## [AIM OF THE EXERCISE]
What is the number of lines in these records that hold the word "lessons"? Reply with that number alone.

+++ DATA TO PROCESS +++

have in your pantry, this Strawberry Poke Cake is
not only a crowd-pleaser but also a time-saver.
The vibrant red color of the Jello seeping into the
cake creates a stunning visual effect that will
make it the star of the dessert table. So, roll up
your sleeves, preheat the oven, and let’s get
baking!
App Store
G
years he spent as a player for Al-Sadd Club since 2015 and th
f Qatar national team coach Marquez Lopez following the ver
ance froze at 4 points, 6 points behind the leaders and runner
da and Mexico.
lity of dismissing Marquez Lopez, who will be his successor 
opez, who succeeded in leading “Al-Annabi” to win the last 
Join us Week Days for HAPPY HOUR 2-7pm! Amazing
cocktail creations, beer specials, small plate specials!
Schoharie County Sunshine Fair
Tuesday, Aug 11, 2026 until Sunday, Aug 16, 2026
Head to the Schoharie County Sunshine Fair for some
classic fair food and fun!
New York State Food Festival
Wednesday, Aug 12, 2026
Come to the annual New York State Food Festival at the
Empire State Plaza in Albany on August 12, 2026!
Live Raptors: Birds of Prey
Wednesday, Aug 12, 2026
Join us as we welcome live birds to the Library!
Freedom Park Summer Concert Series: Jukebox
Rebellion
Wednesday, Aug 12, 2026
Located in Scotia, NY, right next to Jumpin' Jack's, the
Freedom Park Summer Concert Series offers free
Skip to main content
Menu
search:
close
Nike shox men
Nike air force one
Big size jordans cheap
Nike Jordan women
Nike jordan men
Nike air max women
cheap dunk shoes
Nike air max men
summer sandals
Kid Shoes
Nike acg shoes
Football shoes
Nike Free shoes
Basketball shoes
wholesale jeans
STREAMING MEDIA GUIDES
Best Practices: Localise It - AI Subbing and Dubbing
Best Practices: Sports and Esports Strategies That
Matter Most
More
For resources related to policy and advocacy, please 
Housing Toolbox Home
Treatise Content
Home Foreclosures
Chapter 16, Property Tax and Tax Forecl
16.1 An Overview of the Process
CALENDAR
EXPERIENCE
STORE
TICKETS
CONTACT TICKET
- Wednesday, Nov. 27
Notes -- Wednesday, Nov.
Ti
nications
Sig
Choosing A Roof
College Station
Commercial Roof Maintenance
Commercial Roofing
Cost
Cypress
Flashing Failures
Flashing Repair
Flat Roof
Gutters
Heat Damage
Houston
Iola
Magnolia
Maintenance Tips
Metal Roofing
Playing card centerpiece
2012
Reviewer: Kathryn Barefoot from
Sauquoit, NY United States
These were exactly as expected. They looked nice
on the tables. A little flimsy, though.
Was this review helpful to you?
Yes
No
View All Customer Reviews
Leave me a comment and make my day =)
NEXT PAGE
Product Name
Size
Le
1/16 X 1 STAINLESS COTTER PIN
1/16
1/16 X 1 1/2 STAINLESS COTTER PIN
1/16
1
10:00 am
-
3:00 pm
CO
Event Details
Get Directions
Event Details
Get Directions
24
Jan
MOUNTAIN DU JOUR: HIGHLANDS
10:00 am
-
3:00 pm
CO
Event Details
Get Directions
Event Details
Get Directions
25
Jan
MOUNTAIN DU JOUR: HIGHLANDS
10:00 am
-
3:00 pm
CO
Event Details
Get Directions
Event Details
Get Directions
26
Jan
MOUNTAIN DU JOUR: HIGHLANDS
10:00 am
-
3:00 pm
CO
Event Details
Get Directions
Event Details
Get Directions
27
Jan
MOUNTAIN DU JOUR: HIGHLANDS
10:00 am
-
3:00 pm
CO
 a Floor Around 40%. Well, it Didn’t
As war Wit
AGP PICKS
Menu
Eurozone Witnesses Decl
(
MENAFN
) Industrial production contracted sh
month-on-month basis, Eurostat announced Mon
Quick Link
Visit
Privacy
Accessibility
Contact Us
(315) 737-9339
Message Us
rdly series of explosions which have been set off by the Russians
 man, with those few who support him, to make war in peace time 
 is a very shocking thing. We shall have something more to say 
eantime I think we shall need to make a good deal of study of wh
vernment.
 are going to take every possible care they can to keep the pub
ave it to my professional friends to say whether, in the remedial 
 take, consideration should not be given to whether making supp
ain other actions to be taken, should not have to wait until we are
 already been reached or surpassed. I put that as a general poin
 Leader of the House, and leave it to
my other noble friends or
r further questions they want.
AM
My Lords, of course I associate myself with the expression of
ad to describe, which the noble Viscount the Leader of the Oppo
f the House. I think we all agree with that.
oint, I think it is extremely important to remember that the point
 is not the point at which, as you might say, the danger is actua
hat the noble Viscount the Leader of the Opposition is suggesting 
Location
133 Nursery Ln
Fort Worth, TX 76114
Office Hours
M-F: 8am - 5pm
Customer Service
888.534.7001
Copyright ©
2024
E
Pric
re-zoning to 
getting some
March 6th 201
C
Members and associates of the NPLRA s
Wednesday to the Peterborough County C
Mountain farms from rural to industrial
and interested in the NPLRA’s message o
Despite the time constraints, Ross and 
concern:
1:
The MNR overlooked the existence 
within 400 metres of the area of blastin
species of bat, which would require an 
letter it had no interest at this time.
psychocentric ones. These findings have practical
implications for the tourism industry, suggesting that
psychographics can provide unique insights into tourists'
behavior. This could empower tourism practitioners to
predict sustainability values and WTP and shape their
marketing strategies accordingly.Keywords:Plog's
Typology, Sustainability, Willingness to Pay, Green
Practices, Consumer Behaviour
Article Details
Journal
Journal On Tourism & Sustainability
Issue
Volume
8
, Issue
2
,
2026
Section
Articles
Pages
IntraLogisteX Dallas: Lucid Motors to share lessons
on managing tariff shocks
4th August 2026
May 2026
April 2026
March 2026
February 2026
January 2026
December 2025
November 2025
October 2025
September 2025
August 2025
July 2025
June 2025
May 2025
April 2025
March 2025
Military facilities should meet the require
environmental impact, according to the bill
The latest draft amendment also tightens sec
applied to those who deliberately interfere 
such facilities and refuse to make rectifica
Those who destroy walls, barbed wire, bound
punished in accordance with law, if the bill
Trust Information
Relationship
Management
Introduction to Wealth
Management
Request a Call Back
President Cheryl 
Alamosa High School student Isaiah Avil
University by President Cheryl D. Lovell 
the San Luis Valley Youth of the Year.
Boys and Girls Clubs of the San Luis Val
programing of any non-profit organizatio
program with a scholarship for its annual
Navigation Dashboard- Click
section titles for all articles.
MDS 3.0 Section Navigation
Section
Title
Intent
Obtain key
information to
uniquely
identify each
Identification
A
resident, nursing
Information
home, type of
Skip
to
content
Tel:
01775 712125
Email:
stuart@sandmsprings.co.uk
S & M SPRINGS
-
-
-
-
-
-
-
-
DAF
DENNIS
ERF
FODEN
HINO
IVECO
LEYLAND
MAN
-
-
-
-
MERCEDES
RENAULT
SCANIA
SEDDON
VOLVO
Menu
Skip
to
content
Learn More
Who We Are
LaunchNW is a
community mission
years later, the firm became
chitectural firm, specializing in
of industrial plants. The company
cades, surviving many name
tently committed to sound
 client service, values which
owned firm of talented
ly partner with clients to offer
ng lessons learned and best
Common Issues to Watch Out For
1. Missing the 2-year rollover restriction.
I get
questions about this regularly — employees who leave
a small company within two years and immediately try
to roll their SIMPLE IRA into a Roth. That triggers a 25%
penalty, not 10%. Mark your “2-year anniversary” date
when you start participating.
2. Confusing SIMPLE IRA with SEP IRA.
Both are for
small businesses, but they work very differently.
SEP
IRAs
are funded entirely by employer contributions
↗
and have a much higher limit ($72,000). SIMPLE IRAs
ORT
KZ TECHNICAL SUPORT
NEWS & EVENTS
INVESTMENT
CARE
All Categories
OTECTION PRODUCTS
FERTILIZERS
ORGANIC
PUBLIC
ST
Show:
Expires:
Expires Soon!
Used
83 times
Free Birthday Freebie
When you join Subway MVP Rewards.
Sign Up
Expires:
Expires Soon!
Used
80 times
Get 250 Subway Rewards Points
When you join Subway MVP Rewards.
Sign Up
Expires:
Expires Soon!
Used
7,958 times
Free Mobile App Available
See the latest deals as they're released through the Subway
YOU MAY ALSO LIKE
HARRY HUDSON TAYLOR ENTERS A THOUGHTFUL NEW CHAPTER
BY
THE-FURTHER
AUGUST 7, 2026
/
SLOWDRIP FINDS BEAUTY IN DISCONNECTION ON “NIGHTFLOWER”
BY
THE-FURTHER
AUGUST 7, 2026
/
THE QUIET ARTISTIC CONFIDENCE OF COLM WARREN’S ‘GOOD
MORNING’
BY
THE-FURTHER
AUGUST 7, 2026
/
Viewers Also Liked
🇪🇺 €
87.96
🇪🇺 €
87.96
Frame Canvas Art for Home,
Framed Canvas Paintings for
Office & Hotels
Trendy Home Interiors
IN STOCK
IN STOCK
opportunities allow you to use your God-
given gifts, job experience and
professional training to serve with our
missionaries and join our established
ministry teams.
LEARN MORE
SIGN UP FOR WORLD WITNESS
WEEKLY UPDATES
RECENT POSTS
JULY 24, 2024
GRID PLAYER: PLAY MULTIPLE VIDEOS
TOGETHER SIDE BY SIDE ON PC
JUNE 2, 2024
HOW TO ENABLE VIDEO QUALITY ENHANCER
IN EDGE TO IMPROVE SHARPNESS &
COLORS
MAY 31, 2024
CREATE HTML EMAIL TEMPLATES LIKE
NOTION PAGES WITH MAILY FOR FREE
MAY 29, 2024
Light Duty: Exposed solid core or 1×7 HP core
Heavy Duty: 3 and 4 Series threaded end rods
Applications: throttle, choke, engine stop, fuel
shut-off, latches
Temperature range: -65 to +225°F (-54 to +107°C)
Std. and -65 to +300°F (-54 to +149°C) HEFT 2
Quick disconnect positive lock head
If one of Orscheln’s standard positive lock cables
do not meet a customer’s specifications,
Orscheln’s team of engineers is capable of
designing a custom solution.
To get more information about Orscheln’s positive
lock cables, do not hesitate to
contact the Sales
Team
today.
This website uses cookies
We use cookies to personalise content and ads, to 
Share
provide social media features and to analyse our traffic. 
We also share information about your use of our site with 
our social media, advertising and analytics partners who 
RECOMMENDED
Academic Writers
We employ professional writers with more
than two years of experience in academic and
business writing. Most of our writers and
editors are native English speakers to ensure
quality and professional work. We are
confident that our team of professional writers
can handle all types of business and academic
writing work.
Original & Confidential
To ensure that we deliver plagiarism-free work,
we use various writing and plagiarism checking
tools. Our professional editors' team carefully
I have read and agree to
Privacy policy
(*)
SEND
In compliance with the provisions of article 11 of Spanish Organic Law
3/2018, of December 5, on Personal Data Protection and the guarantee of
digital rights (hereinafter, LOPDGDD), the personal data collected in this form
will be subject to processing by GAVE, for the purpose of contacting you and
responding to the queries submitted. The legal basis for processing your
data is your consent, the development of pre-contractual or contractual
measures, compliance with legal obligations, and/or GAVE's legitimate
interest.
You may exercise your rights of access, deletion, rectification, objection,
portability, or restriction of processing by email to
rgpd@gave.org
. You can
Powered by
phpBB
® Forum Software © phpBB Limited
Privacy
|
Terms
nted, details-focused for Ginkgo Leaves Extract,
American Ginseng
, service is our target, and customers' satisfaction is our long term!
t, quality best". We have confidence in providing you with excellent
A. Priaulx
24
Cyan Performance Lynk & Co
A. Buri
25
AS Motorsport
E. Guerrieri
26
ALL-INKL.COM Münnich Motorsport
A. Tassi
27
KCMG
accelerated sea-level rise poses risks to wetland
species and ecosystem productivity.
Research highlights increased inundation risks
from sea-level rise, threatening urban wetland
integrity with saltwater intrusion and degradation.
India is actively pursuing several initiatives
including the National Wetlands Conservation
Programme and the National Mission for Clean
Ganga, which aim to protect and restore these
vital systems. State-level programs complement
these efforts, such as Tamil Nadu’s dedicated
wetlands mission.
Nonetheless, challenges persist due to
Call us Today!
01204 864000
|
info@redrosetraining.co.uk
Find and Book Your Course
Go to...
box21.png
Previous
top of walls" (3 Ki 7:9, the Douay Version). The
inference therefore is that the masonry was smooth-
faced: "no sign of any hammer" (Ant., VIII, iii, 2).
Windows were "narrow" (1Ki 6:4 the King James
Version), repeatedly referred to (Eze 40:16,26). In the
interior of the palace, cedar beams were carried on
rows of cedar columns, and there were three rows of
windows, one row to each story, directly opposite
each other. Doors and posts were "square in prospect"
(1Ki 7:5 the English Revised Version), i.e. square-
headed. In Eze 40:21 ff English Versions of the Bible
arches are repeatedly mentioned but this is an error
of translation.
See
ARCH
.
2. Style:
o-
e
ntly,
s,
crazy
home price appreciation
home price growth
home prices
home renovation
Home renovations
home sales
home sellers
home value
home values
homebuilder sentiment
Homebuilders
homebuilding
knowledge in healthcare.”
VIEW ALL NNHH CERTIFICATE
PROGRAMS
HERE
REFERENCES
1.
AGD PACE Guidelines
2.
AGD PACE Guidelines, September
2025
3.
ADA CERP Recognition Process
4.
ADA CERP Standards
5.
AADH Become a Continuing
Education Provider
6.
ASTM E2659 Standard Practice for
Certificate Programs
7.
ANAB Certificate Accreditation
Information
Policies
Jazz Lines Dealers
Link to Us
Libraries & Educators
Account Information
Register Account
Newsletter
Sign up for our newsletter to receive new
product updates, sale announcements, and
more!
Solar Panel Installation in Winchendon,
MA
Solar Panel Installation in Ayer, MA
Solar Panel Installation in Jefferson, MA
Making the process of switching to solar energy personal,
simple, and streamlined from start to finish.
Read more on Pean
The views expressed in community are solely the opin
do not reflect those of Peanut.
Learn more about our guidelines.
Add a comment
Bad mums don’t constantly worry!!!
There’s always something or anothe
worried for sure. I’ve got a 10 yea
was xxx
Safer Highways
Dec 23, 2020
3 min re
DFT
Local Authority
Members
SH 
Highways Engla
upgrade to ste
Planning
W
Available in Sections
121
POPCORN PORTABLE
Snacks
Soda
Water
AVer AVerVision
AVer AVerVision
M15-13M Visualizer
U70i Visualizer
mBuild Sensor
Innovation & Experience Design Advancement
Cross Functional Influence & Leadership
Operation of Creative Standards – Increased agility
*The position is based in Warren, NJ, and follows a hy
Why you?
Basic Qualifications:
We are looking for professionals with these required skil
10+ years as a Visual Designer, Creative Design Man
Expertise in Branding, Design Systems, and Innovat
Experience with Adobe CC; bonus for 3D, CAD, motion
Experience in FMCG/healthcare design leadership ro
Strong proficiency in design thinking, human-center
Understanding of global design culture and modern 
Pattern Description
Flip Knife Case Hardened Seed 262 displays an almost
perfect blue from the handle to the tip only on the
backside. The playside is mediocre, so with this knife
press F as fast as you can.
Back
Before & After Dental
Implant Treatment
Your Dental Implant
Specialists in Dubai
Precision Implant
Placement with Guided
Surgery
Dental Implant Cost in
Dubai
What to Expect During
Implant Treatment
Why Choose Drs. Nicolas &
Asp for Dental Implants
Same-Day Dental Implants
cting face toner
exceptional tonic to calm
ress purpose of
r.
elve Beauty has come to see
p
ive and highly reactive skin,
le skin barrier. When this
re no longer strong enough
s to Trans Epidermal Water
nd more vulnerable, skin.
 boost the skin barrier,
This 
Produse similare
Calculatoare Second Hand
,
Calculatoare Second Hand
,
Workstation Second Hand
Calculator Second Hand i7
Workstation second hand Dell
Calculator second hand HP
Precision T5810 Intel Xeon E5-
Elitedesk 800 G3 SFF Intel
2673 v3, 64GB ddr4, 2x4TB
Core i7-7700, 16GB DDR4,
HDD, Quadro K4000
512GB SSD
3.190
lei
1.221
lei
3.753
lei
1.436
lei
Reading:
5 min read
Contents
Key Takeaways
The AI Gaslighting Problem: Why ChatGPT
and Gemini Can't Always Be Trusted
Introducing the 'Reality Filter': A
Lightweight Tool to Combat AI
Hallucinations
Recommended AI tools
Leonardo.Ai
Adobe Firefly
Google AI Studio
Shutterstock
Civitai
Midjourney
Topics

+++

## [WRITTEN SOLUTION]
2